それに気付いたフィトはすぐさま「あれって、メロお爺さんとマルお婆さんだよね……?」と、二人を指さす。
「……ほんとだ! もしかして、見送りに来てくれたのかな!?」
「あの老いぼれ共、ま~た騒がしく登場しやがって……仕方ねぇ。
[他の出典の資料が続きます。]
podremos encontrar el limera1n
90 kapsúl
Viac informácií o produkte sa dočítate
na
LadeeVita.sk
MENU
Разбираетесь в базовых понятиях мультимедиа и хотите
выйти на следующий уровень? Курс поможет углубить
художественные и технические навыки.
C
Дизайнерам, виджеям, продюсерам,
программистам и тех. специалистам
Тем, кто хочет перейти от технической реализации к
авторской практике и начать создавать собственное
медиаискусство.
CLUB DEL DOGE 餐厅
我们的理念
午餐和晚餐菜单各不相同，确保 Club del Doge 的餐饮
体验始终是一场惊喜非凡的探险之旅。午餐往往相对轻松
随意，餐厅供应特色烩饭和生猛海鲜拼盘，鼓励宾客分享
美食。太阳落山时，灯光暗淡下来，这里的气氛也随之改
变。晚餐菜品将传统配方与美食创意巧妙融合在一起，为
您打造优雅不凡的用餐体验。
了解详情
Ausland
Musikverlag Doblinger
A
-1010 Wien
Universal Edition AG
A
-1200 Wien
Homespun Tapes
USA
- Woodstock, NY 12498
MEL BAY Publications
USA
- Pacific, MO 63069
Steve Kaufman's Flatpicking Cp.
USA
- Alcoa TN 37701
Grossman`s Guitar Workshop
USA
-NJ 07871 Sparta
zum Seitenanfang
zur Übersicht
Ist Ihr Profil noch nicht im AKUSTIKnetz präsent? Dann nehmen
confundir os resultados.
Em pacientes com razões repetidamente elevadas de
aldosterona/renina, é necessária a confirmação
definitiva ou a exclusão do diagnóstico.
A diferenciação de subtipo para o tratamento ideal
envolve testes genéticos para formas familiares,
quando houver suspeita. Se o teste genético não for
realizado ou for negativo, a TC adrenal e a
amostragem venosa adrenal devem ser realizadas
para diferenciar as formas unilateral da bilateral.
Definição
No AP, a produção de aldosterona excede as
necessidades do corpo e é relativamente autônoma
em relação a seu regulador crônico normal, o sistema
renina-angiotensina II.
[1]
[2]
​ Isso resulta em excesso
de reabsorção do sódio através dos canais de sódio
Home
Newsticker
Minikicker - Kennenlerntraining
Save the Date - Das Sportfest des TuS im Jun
いったん戻るか?」
ヴィンデの気遣いに「悪いな、ヴィンデさん」と、レオンが言葉を返した直後――。
息を切らして走ってきたメロ爺が「おい、待てぃ! あ、いや、待つな!」と、船に向かって叫んだ。
そして――元気有り余る老人コンビは、何かが入った袋を「「受け取れぃ! ふんぬっ!」」と、三人の乗る船を目掛けて思い切り放り投げたのだ。
「わわわわわわっ……!?」
「あっぶね……!」
危なく海に落ちる手前の袋をレオンとリオンがキャッチすると、大きく船が揺れて今度は転覆の危機が面々を襲った。
ゆらゆらと揺れる船の上で「バッキャロウ! このクソッタレ老人共、危ねぇだろーが!」と、ヴィンデが怒鳴り声を上げる。
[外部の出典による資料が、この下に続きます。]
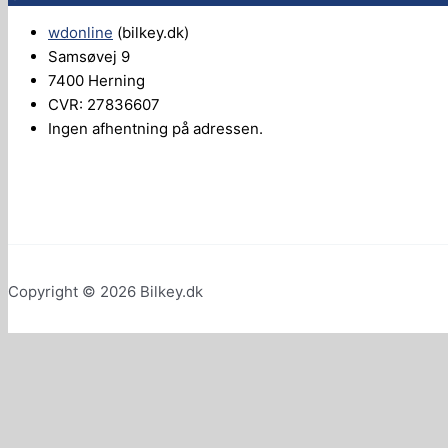
wdonline
(bilkey.dk)
Samsøvej 9
7400 Herning
CVR: 27836607
Ingen afhentning på adressen.
Copyright © 2026 Bilkey.dk
0
Din kurv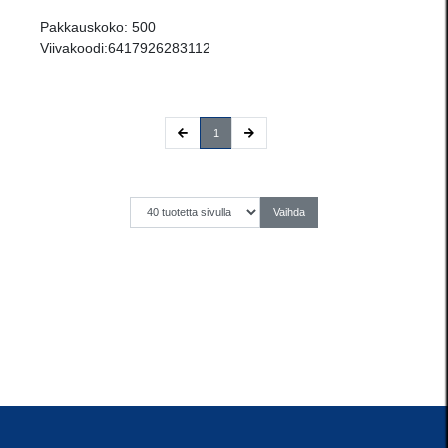
Pakkauskoko:
500
Viivakoodi:
6417926283112
(current)
1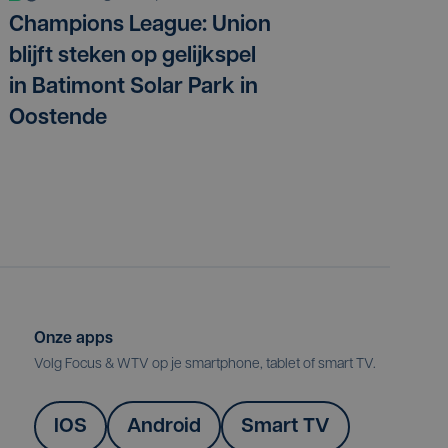
Champions League: Union
blijft steken op gelijkspel
in Batimont Solar Park in
Oostende
Onze apps
Volg Focus & WTV op je smartphone, tablet of smart TV.
IOS
Android
Smart TV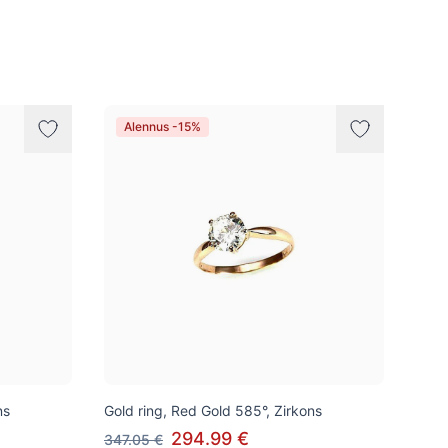
Alennus -15%
ns
Gold ring, Red Gold 585°, Zirkons
294.99 €
347.05 €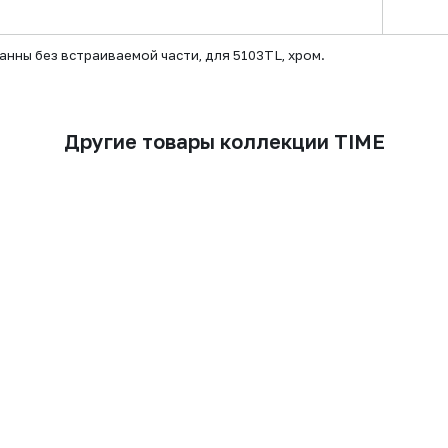
ны без встраиваемой части, для 5103TL, хром.
Другие товары коллекции TIME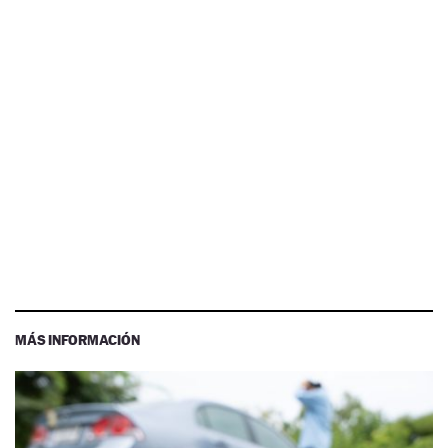
MÁS INFORMACIÓN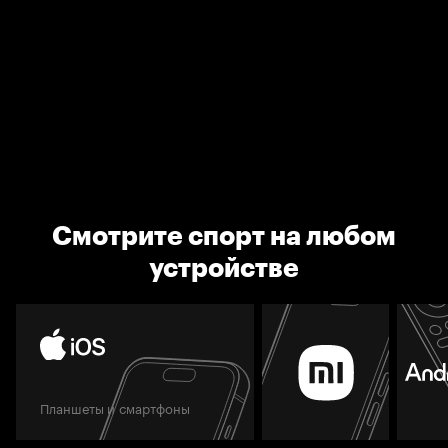
Смотрите спорт на любом
устройстве
Планшеты и смартфоны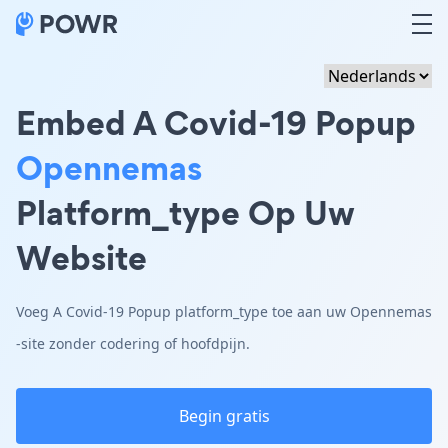
Embed A Covid-19 Popup
Opennemas
Platform_type Op Uw
Website
Voeg A Covid-19 Popup platform_type toe aan uw Opennemas
-site zonder codering of hoofdpijn.
Begin gratis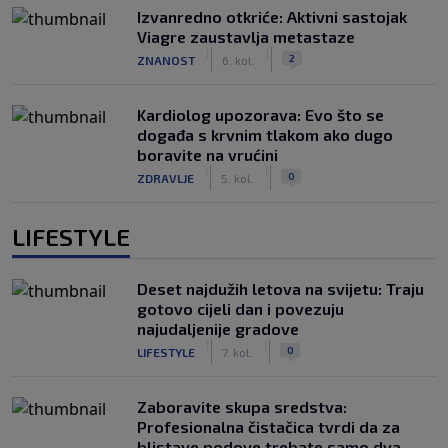
Izvanredno otkriće: Aktivni sastojak
Viagre zaustavlja metastaze
|
|
2
ZNANOST
6. kol.
Kardiolog upozorava: Evo što se
događa s krvnim tlakom ako dugo
boravite na vrućini
|
|
0
ZDRAVLJE
5. kol.
LIFESTYLE
Deset najdužih letova na svijetu: Traju
gotovo cijeli dan i povezuju
najudaljenije gradove
|
|
0
LIFESTYLE
7. kol.
Zaboravite skupa sredstva:
Profesionalna čistačica tvrdi da za
blistave podove trebate samo dva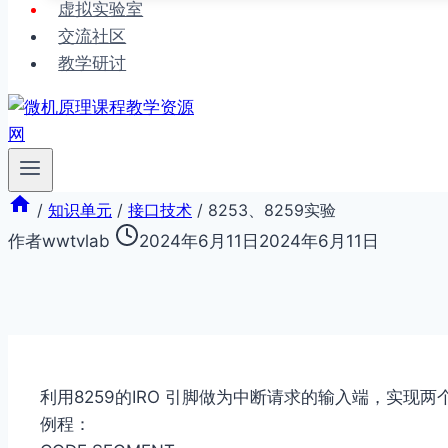
虚拟实验室
交流社区
教学研讨
/
知识单元
/
接口技术
/
8253、8259实验
作者
wwtvlab
2024年6月11日
2024年6月11日
利用8259的IRO 引脚做为中断请求的输入端，实现两个
例程：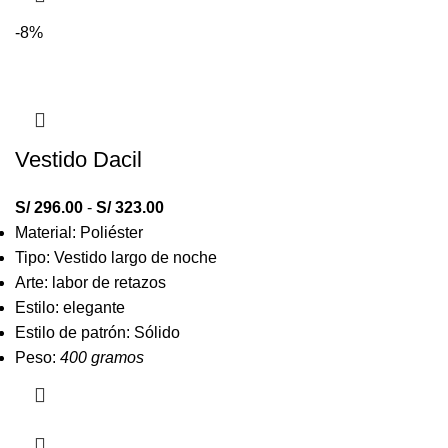
-8%
Vestido Dacil
S/
296.00
-
S/
323.00
Material: Poliéster
Tipo: Vestido largo de noche
Arte: labor de retazos
Estilo: elegante
Estilo de patrón: Sólido
Peso:
400 gramos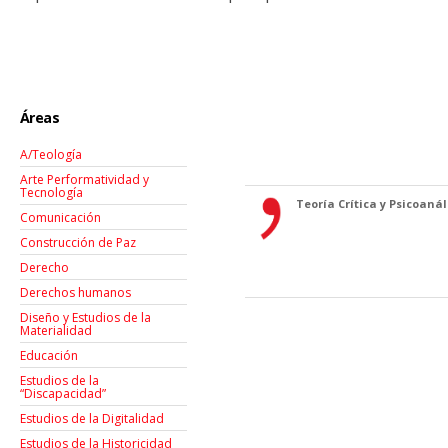
Áreas
A/Teología
Arte Performatividad y
Tecnología
Teoría Crítica y Psicoanáli
Comunicación
Construcción de Paz
Derecho
Derechos humanos
Diseño y Estudios de la
Materialidad
Educación
Estudios de la
“Discapacidad”
Estudios de la Digitalidad
Estudios de la Historicidad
一方で袋を受け止めた兄弟に「ナイスキャッチ~!」と、フィトは呑気に拍手を送った。
「ワッハッハ! オーソレミーヨ! 見たかこのワシの投球のウデマエを!」
「馬鹿言ってんじゃないよ! アタシの砲丸投げの方が華麗だったぢゃろうが!」
いつの間にか隣で肩を並べるメロ爺とマル婆に「メロ爺さまに、マル婆さま……? 見送りには来ないんじゃ……?」と、困惑したノエルが声をかける。
「うるさいわぃ! 老人はなぁ、涙腺が緩むんじゃ! こんなぐしゅぐしゅの顔、旅立つ奴らに見せられるかぁ!」
「だらしなく泣いてんぢゃないよ、ハゲジジイ。マンサナとアルペンテに、もう泣かないと誓ったんぢゃなかったんかぃ」
「だ、黙らんか! 今日は特別じゃッ! オマエこそ、鬼の目にも涙じゃぞぃ!」
「ふん、鼻水垂らしてるアンタに言われたかないね。……あと何回、特別は来るんかねぇ~……?」
ヴィンデの怒鳴り声を見事に無視し、目に涙をためて言い争うメロ爺とマル婆。
そんなふたりに向かって「メロお爺さん! マルお婆さん! リンゴありがとうございます! おいしくいただきます~!」と、袋の中身を見たフィトはぶんぶんと嬉しそうに手を振った。
「間に合って本当によかったわぃ! 元気でやれぃ、若者よ!」
「くれぐれも気を付けな! 熊にやられてジジイより先におっ死ぬんぢゃないよ!」
「馬鹿言えシワババア! ワシはマンサナとアルペンテの分まで生きるんじゃッ!」
最後までいつも通りなメロ爺とマル婆を見て、くすくすと笑うフィト。
美しい景色と美しい心が豊かさを呼ぶフィヨルドの村――クレーヴェル。
初めてレオンとリオンの見た目を受け入れてくれた場所。またここでも、たくさんの人達と出会った。個性が強い人が多かったが、ここは村を大事に想うあたたかい人ばかりで――。
だんだん小さくなるノエル、メロ爺、マル婆に手を振り、一行はいよいよ樹の祭壇に向かう――。
***
輝く瞳でリンゴを見つめるフィトの隣で、レオンとリオンはとある話をしていた。
「……なぁ。そういえばさ、アルペンテってよくある名前か?」
「……さぁ? 兄さん、なんでそんな事聞くの?」
「いや、どっかで聞いたような気がしてさ……でも、思い出せないんだよなぁ……」
「言われてみれば……? でも、僕も思い出せないやぁ~」
ぱっと浮かばないということは、大した事ではないのかもしれないな――。
そんな事を思いながら、まぁいいか――と、レオンは空を仰いだ。